Inhaled, short-acting bronchodilators (Albuterol, Proventil) cause airway muscle relaxation and are effective for treating asthma attacks. Inhaled, long-acting bron-chodilators (Salmeterol, Fomoterol) are effective for preventing asthma attacks. Inhaled steroids (multiple brands) inhibit the increase and activity of inflammatory cells. They are the most effective medications with the lowest side effect profiles to prevent asthma attacks. Accolate and Singulair slow down the activity of inflammatory cells and are additional, effective medications that may help prevent attacks.
Asthmatics should be aware of and avoid their personal environmental triggers. If you are an asthmatic with outdoor allergens, choose lodging with central air conditioning or heating, and keep doors and windows closed. Avoid rooms with significant dust or molds and hotels with pets. If you have dust mite allergies, bring your own pillowcases to decrease exposure to them.

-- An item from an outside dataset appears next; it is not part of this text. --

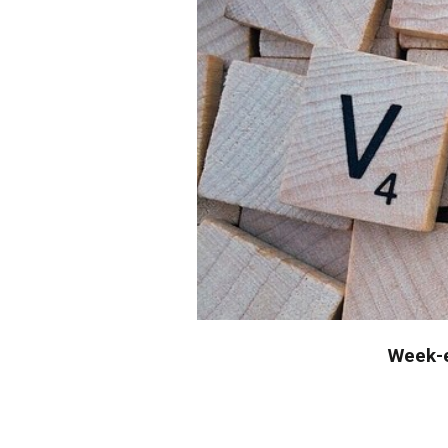
Week-e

Varying levels of seasonal pollens, weather changes, and air current variability can make each day different for many asthmatics. One way to predict the variable nature of asthma is to measure a daily, morning time peak flow. You measure a peak flow by blowing into a hand-held peak flow meter. The device records how strong your breath flow is. If your airways are tightening, your peak flow will start to decline, so you may be able to predict an attack even before it happens.

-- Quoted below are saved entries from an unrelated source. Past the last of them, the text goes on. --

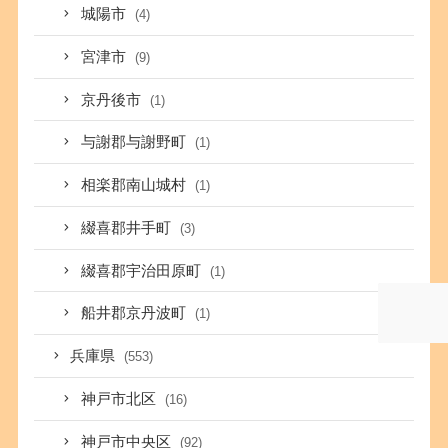
城陽市
(4)
宮津市
(9)
京丹後市
(1)
与謝郡与謝野町
(1)
相楽郡南山城村
(1)
綴喜郡井手町
(3)
綴喜郡宇治田原町
(1)
船井郡京丹波町
(1)
兵庫県
(553)
神戸市北区
(16)
神戸市中央区
(92)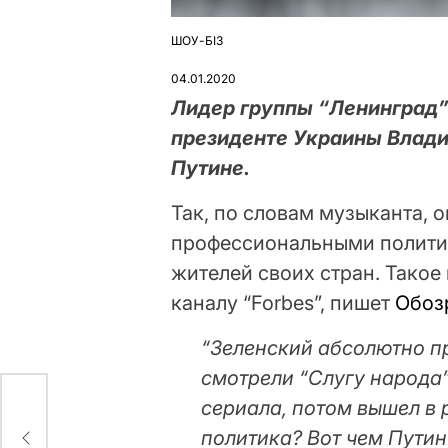
ШОУ-БІЗ
ОПУБЛІКУВАТИ
У
04.01.2020
Лидер группы “Ленинград”
президенте Украины Влади
Путине.
Так, по словам музыканта, 
профессиональными полити
жителей своих стран. Такое
каналу “Forbes”, пишет
Обоз
“Зеленский абсолютно п
смотрели “Слугу народа”
сериала, потом вышел в 
политика? Вот чем Путин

Many asthmatics can adjust their medications or take a short course of oral steroids to avoid an attack. For a complete explanation of how to use your peak flow meter to adjust your medications, consult with a primary care physician or asthma specialist.

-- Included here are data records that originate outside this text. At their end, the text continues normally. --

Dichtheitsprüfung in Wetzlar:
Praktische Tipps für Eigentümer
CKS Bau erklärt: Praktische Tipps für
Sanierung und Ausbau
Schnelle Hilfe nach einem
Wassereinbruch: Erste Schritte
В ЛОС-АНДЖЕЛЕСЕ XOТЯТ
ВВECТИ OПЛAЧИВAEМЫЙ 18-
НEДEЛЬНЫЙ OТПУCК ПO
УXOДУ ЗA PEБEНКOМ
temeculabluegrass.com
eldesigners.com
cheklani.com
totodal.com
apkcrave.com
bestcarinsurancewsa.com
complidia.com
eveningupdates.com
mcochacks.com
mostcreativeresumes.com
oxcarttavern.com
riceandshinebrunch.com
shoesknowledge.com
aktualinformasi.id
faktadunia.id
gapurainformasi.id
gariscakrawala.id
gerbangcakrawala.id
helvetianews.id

In the event of an asthma attack, we always recommend that you seek medical attention early, especially if you do not improve with the usual home treatment. Airway constriction can be so severe that you completely lose the ability to breathe. Even people who normally only experience mild symptoms can experience a rare, life-threatening episode. If you are having a severe attack, stay calm and use short-acting bronchodilators (see above). Nebulized solutions of Albuterol are preferred to metered dose inhalers during flares.
We urge a trip to the emergency room if the sufferer displays an inability to speak, neurological changes such as confusion or slurred speech, labored breathing, exhaustion, bluish skin, or grunting with breathing. If you cannot hear wheezing, it may mean that the airways are so constricted that you can no longer hear any air flow at all.